Introduction to the course: methods and main topics (Prof. Irvine, Presentation)

Main Topics and Learning Objectives

This week, students will learn about the conceptual framework, methods, and main topics of the course. Students will be introduced to the design principles for modern computing systems (including forms of digital data and media) so that we can ask important questions about "how and why did we get here," and "what makes all this possible"?

In this introductory week, we will begin framing the major questions which the course will enable all students to answer. In each course unit, students will be introduced to research methods and foundational concepts for doing their own investigations and developing answers and explanations. By the end of the course, students will be able to answer the following questions and explain why they are important for our understanding of computing today.

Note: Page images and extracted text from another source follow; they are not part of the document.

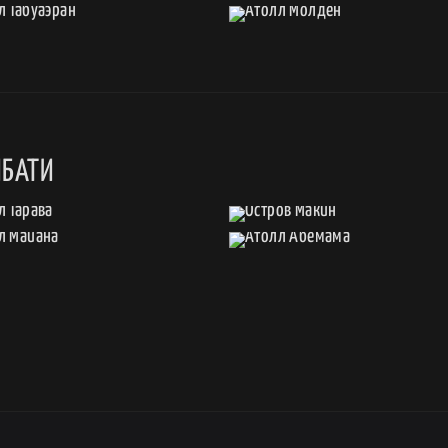
ИБАТИ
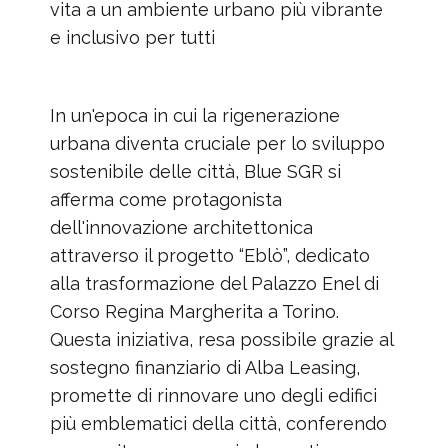
vita a un ambiente urbano più vibrante
e inclusivo per tutti
In un'epoca in cui la rigenerazione
urbana diventa cruciale per lo sviluppo
sostenibile delle città, Blue SGR si
afferma come protagonista
dell'innovazione architettonica
attraverso il progetto “Eblò”, dedicato
alla trasformazione del Palazzo Enel di
Corso Regina Margherita a Torino.
Questa iniziativa, resa possibile grazie al
sostegno finanziario di Alba Leasing,
promette di rinnovare uno degli edifici
più emblematici della città, conferendo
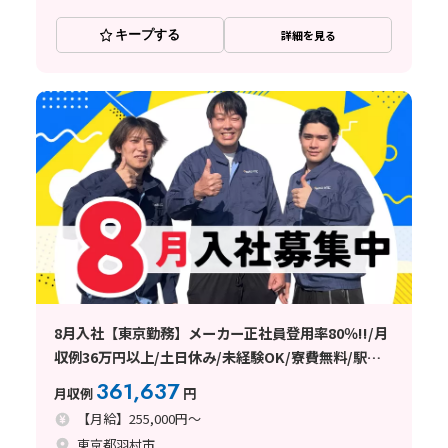
キープする
詳細を見る
8月入社【東京勤務】メーカー正社員登用率80％!!/月
収例36万円以上/土日休み/未経験OK/寮費無料/駅チ
カ
361,637
月収例
円
【月給】255,000円～
東京都羽村市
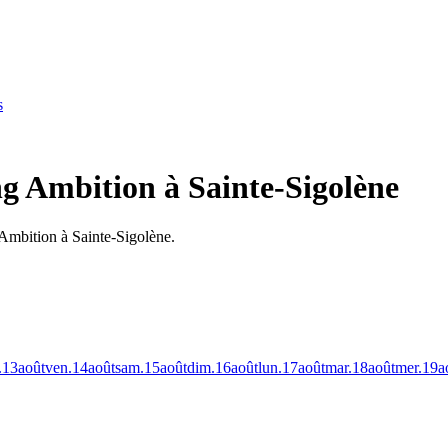
s
g Ambition à Sainte-Sigolène
 Ambition à Sainte-Sigolène.
.
13
août
ven.
14
août
sam.
15
août
dim.
16
août
lun.
17
août
mar.
18
août
mer.
19
a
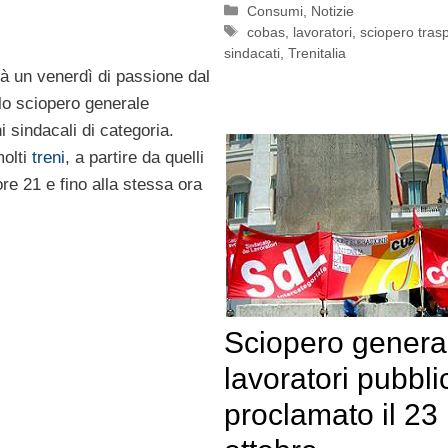
Categorie
Consumi
,
Notizie
Tag
cobas
,
lavoratori
,
sciopero trasp
sindacati
,
Trenitalia
rà un venerdì di passione dal
llo sciopero generale
 sindacali di categoria.
molti
treni
, a partire da quelli
ore 21 e fino alla stessa ora
Sciopero genera
lavoratori pubblic
proclamato il 23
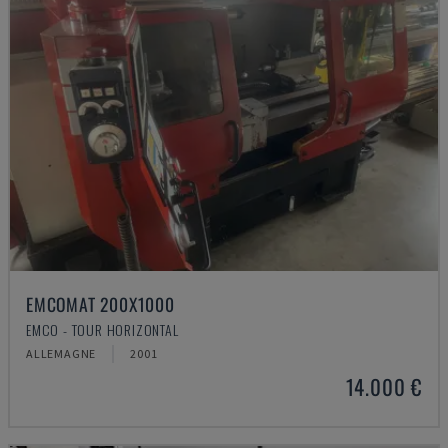
EMCOMAT 200X1000
EMCO - TOUR HORIZONTAL
ALLEMAGNE
2001
14.000 €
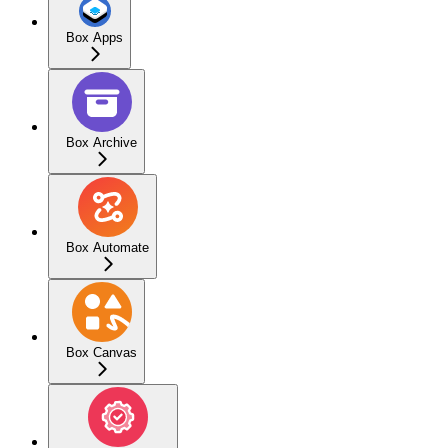
Box Apps
Box Archive
Box Automate
Box Canvas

  • Why is computing (as we know it) and everything digital based on philosophical assumptions that go back 400 years? What are the major ideas in computing that aren't technological in themselves?
  • What is Computation? How long have we humans being doing computation?
  • What is a Computer? What makes a computer a computer? And why should we always say Computer System rather than computer (as an object or product)?
  • What do we mean by automation? What can, and can't be, automated in computer systems? Why is computation, as we understand in computer system design, called "automatic symbol processing" and "automated reasoning"?
  • How can we "compute" all kinds of human symbolic forms (all our digital media from text and numbers to images and audio) that are not "about" numbers, and not numerical in themselves?
  • What are the historical "roots" (deep histories) and "routes" (paths of development) of computing that have led us to where we are today? What "routes" haven't yet been followed -- well, fully, or at all?

About our required texts and main online sources:
Our required texts and online sources often overlap in the presentation of topics, but this is good: you will read explanations and historical contexts from different ways that the history of computing is conceived.

Introductory Readings

  • Review: Course Introduction (Slide Presentation: Review)
  • Prof. Irvine, Introduction to the Course. (Print out, save for reference.)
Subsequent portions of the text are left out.